Gone Baby Gone, Ben Affleck’s directorial debut, is the sort of feature able to rescue a career in tailspin. It neatly turned around many perceptions of Affleck. Where once stood a bruised pretty boy who needed to fire his agent and suck it up in a couple of decent supporting roles, we suddenly had an honest to god artist, a guy who could put together a tight thriller with a hell of a moral kick, all while keeping an attentive eye on place and character and performance.
So what could he do for an encore?
As it turns out, more of the same. Chuck Hogan’s novel Prince of Thieves has nothing to do with any great Brian Blessed movie; it is instead the story of a bank robber from Charlestown, MA who falls for the female manager of his most recent heist locale. It’s got the moral quandary, the Boston setting and one of the Affleck brothers starring, though this time it’ll be Ben himself. To avoid confusion, the film will be titled The Town. Adrian Lyne was once set to direct; in addition to taking over directorial duties, Affleck is rewriting the latest draft by Peter Craig and Chuck Hogan.

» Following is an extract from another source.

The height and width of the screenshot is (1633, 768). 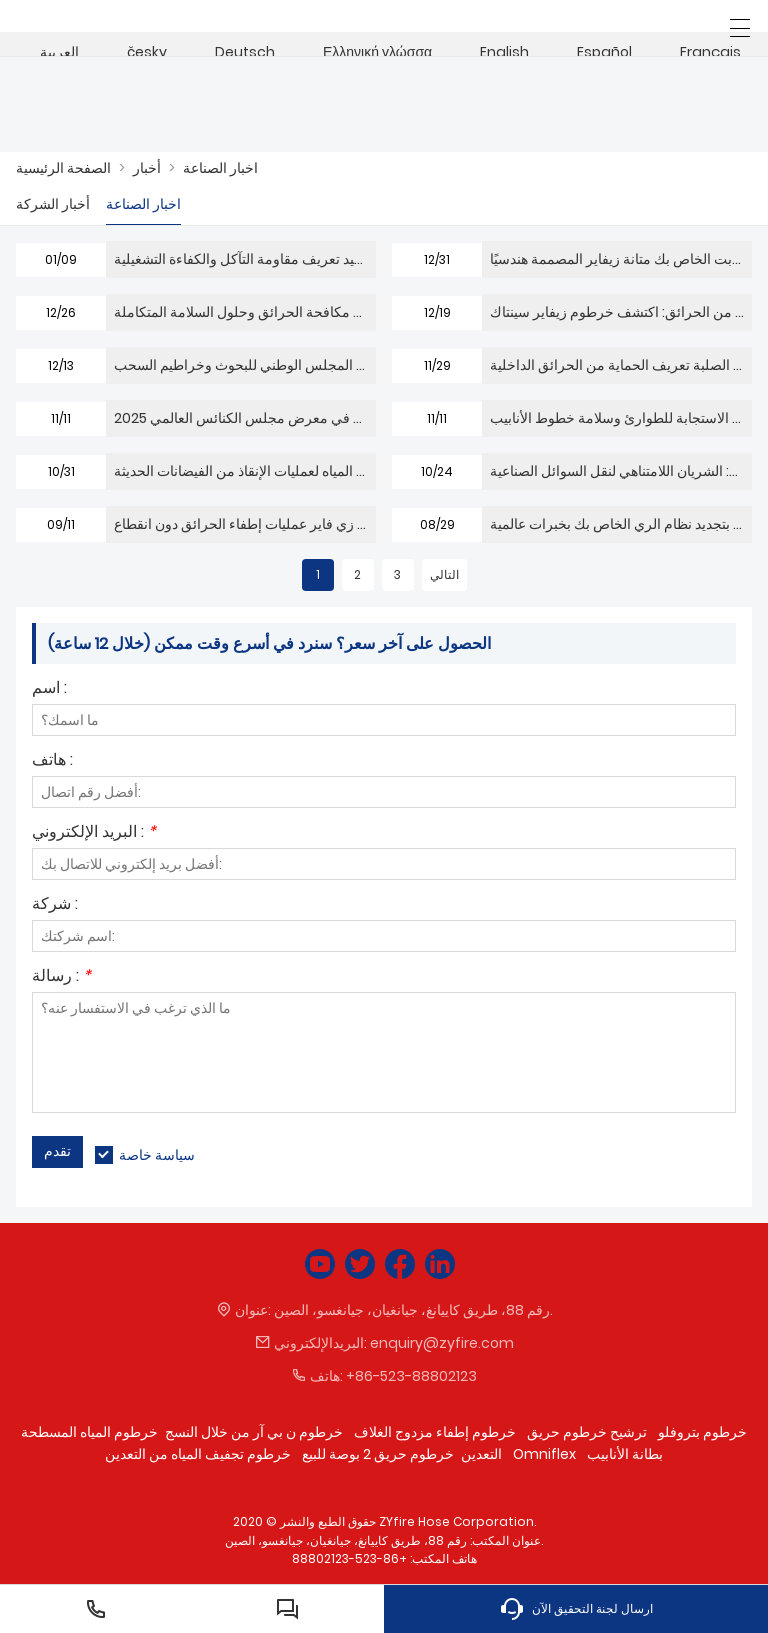 What do you see at coordinates (442, 1343) in the screenshot?
I see `enquiry@zyfire.com` at bounding box center [442, 1343].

Charlestown is just as characteristically Boston a location as Dorchester, the setting for much of Gone Baby Gone. While Dorchester is south of the city proper, Charlestown is a bizarre microcosm tenuously connected to working class East Somerville and the Italian North End, but mostly cut off from everything by a conspiracy of rivers (the Charles and Mystic), interstates and trainyards. It has housed both the Irish Mob and rich stockbrokers. High priced condos butt up against an old Navy yard, warehouses and blue collar families. It’s an amazing setting that a few films (Blown Away, The Departed, and more prominently Ted Demme’s Monument Ave.) have used, but after what Affleck did in his debut, I can see the town coming to life on screen.
Even so, I’m slightly disappointed to see Affleck staying so close to his previous film. Not that it has to be a bad thing; no one rails against Dennis Lehane for setting novel after novel in Boston, and no one would ever sling shit at Scorsese for exploring New York one more time. But I always want to see people try new things instead of just staying with what works. This time, at least, Ben Affleck has the full benefit of the doubt, and if he wants to direct in Boston for the rest of his life, I can probably be convinced to watch it.